(Supplied records)
• • • • • • •

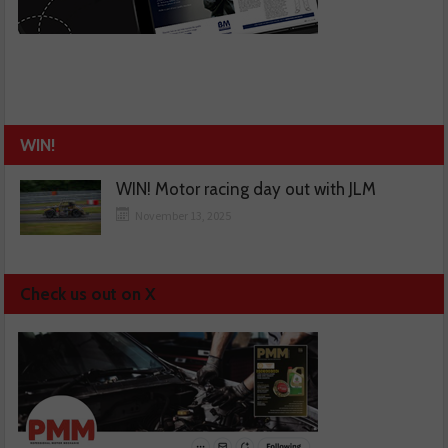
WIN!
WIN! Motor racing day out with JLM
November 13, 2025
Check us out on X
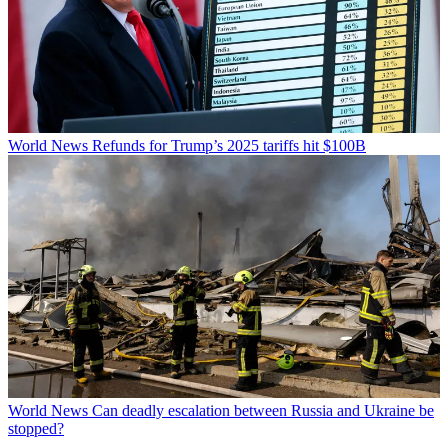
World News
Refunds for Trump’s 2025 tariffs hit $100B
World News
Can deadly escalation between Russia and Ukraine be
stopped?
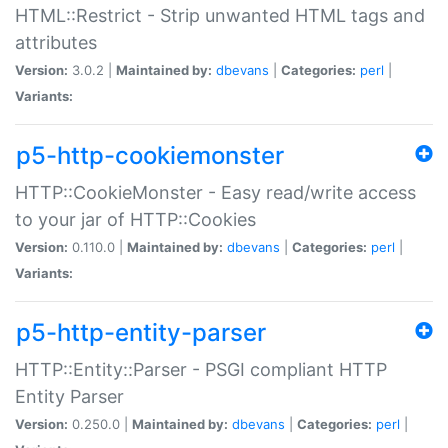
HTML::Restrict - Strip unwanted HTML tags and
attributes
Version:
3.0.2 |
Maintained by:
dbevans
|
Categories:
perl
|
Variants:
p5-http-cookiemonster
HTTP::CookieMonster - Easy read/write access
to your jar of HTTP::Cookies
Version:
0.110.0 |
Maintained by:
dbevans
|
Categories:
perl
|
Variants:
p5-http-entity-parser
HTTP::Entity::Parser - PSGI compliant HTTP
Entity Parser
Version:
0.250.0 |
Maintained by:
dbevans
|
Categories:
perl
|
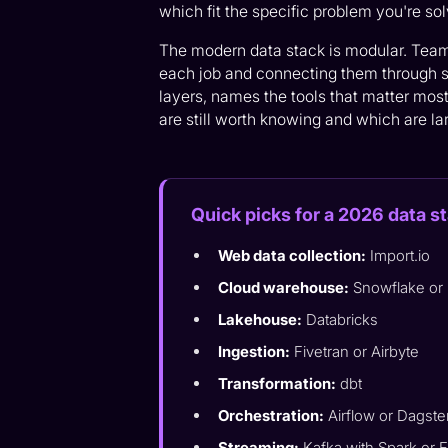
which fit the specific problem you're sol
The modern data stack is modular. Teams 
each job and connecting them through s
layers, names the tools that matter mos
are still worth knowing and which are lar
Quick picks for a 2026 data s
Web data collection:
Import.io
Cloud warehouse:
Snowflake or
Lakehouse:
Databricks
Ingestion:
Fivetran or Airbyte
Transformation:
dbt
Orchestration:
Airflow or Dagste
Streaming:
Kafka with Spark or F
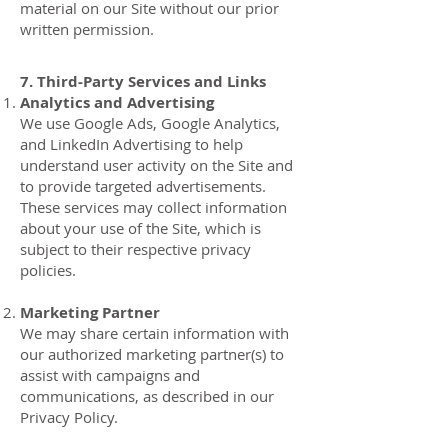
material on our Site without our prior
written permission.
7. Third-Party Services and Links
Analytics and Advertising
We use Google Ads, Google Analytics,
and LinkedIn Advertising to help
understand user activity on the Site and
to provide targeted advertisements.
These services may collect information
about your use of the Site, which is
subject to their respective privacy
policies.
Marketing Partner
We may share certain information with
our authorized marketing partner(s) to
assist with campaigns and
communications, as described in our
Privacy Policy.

• • • • • • •

Repeat only the lines between the top of the entries above and the line containing "and LinkedIn Advertising to help", both ends included, without the pictures.

(Completed exercise)
WIN!
WIN! Motor racing day out with JLM
November 13, 2025
Check us out on X
World News
Refunds for Trump’s 2025 tariffs hit $100B
World News
Can deadly escalation between Russia and Ukraine be
stopped?
HTML::Restrict - Strip unwanted HTML tags and
attributes
Version:
3.0.2 |
Maintained by:
dbevans
|
Categories:
perl
|
Variants:
p5-http-cookiemonster
HTTP::CookieMonster - Easy read/write access
to your jar of HTTP::Cookies
Version:
0.110.0 |
Maintained by:
dbevans
|
Categories:
perl
|
Variants:
p5-http-entity-parser
HTTP::Entity::Parser - PSGI compliant HTTP
Entity Parser
Version:
0.250.0 |
Maintained by:
dbevans
|
Categories:
perl
|
which fit the specific problem you're sol
The modern data stack is modular. Teams 
each job and connecting them through s
layers, names the tools that matter mos
are still worth knowing and which are lar
Quick picks for a 2026 data s
Web data collection:
Import.io
Cloud warehouse:
Snowflake or
Lakehouse:
Databricks
Ingestion:
Fivetran or Airbyte
Transformation:
dbt
Orchestration:
Airflow or Dagste
Streaming:
Kafka with Spark or F
material on our Site without our prior
written permission.
7. Third-Party Services and Links
Analytics and Advertising
We use Google Ads, Google Analytics,
and LinkedIn Advertising to help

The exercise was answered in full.